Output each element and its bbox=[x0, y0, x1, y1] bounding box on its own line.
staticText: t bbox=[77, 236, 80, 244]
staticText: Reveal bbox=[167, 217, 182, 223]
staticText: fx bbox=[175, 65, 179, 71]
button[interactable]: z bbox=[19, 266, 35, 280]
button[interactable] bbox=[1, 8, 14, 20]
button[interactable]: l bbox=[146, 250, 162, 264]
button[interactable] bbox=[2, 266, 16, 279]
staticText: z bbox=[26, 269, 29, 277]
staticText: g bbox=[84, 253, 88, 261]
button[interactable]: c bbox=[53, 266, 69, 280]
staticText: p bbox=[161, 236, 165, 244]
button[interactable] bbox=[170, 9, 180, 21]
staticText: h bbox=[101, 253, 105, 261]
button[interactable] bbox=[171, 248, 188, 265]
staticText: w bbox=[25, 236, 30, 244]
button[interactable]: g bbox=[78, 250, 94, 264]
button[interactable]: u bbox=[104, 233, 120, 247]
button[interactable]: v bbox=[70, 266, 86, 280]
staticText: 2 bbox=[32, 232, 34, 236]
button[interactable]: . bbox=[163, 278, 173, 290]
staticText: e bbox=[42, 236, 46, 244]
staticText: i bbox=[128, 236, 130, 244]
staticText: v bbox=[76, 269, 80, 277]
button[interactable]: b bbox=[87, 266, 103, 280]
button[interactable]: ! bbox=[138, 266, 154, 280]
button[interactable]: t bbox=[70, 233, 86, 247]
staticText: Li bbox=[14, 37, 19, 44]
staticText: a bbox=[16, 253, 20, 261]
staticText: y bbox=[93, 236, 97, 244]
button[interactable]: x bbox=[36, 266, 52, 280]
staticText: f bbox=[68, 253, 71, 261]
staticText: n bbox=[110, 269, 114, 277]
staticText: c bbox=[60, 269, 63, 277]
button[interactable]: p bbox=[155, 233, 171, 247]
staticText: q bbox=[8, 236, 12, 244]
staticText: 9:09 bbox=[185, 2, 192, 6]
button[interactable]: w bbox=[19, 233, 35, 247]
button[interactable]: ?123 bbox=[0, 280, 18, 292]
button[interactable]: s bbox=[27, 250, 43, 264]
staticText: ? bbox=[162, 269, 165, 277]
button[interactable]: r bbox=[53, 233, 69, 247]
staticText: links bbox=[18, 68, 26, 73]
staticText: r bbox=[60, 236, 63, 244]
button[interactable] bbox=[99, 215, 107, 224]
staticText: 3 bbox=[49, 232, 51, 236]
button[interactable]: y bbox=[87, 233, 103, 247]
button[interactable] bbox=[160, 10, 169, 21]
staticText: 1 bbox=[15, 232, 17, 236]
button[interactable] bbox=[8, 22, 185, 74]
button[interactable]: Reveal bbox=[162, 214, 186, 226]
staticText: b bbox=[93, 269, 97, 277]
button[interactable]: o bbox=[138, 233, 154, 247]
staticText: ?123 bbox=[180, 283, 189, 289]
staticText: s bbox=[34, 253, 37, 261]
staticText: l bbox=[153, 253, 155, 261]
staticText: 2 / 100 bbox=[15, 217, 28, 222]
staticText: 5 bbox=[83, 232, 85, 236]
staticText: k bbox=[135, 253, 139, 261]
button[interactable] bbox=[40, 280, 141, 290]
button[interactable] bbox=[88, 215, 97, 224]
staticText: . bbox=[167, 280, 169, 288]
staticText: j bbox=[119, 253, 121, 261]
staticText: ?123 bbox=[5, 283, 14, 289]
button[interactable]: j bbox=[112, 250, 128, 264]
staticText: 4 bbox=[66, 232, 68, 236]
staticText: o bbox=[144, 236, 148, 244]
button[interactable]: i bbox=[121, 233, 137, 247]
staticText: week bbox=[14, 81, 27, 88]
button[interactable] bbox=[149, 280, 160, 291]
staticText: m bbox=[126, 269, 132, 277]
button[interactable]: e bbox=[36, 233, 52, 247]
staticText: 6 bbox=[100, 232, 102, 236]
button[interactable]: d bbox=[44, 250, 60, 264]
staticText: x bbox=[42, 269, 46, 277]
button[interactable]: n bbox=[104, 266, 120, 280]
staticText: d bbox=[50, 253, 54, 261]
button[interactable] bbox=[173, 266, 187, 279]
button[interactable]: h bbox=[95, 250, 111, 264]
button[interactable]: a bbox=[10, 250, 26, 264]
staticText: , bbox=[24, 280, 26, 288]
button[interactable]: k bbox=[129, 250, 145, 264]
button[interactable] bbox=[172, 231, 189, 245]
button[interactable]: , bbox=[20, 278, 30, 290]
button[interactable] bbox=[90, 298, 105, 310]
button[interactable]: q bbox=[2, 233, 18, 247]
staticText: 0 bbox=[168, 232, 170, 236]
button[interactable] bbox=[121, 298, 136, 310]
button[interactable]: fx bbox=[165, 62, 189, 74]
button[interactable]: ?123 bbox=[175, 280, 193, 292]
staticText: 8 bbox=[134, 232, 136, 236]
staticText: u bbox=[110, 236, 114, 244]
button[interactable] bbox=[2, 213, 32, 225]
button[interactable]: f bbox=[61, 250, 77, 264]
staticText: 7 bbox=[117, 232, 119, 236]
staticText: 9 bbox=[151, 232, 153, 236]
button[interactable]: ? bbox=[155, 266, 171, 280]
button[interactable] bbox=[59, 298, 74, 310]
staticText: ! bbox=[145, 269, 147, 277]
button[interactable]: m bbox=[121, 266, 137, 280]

## Problem to solve
What lines in the material above include "Reveal"? Copy every one of them.

## Completed exercise
staticText: Reveal bbox=[167, 217, 182, 223]
button[interactable]: Reveal bbox=[162, 214, 186, 226]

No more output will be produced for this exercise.